[[ SUPPLIED DATA, beginning ]]
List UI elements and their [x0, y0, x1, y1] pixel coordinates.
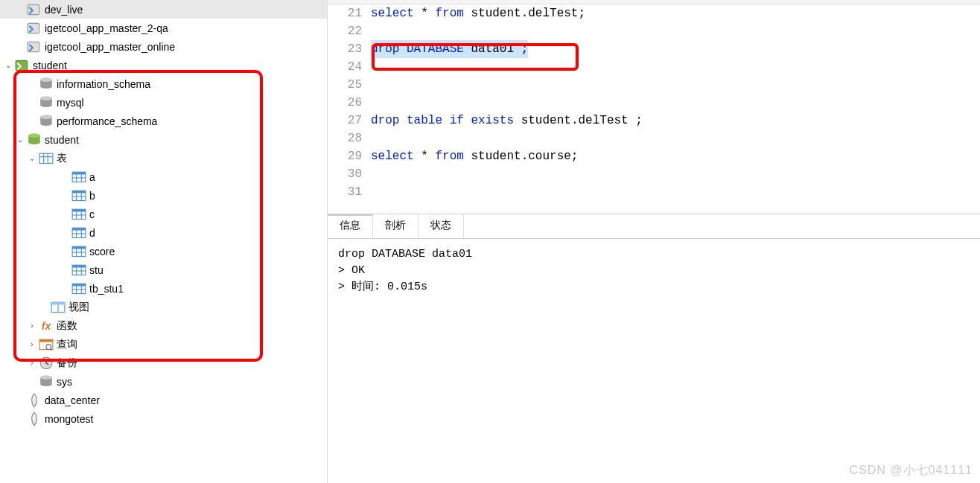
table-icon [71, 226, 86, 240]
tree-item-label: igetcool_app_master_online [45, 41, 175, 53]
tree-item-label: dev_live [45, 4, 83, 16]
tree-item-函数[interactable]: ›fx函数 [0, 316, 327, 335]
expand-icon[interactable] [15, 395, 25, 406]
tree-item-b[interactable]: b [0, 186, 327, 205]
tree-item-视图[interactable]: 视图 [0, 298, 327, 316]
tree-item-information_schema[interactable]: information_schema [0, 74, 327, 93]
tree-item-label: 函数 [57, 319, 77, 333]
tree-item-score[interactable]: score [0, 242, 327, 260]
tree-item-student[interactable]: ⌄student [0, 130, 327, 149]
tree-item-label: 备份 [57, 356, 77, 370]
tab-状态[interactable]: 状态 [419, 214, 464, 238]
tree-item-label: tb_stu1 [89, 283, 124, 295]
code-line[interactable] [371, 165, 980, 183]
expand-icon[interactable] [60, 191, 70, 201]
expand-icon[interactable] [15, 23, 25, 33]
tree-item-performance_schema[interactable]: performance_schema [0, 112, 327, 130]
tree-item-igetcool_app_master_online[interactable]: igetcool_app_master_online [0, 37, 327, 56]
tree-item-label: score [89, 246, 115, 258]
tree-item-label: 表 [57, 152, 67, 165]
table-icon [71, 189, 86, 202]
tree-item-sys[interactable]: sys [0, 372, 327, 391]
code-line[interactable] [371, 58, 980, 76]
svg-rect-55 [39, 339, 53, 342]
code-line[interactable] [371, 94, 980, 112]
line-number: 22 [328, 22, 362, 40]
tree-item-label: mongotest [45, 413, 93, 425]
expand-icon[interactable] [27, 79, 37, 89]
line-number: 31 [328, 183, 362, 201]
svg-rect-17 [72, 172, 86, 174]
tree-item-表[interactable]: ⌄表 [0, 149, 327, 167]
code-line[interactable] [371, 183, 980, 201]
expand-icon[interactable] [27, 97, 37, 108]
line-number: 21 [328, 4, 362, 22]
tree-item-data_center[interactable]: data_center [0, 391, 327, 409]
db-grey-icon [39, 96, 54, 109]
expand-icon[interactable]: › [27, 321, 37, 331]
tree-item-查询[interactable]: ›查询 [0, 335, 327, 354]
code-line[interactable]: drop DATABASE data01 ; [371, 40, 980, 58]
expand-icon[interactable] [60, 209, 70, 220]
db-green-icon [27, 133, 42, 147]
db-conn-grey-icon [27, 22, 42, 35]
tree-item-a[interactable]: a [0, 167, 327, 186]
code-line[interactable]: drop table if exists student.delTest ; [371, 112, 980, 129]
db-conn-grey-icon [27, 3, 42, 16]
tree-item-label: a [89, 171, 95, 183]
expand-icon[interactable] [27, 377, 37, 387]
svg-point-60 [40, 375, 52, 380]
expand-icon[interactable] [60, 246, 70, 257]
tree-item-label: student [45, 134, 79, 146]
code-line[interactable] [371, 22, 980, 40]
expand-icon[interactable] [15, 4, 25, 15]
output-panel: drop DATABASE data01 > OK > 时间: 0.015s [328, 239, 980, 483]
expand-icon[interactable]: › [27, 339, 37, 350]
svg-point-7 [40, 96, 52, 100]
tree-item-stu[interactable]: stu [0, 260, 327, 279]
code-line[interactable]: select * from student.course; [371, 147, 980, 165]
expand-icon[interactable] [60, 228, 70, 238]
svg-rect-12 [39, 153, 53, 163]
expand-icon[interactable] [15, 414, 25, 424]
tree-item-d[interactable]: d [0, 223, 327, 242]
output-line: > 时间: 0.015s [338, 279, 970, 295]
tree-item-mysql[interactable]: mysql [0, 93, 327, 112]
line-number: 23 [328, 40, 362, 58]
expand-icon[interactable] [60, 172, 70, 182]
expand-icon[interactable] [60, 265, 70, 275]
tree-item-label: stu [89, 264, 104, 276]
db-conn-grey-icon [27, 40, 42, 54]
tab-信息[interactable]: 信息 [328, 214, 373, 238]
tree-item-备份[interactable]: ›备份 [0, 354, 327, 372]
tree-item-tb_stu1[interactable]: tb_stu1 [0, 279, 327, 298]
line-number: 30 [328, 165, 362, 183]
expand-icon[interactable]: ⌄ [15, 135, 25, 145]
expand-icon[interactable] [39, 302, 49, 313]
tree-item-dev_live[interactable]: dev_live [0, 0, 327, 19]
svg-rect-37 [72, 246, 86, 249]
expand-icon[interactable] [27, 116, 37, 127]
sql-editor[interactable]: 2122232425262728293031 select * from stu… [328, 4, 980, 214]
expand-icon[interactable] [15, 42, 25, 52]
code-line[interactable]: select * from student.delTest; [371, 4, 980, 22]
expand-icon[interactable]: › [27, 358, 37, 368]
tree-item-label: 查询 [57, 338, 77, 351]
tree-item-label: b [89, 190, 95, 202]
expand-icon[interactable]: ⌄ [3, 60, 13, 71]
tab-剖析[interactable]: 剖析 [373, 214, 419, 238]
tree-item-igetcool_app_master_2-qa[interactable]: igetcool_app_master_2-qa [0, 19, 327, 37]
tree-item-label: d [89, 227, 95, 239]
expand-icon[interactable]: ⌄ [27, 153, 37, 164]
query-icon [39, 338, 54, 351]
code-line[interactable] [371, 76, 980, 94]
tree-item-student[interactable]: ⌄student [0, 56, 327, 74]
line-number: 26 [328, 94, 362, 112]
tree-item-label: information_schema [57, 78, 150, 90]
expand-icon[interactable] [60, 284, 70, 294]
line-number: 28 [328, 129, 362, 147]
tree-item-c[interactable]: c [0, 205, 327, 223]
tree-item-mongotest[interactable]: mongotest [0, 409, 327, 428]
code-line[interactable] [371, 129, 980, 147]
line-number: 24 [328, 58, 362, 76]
[[ SUPPLIED DATA, end ]]
**THE TASK:**
Among these entries, how many lines include the string "select"? Reply with the number by itself.

**RESPONSE AREA:**
3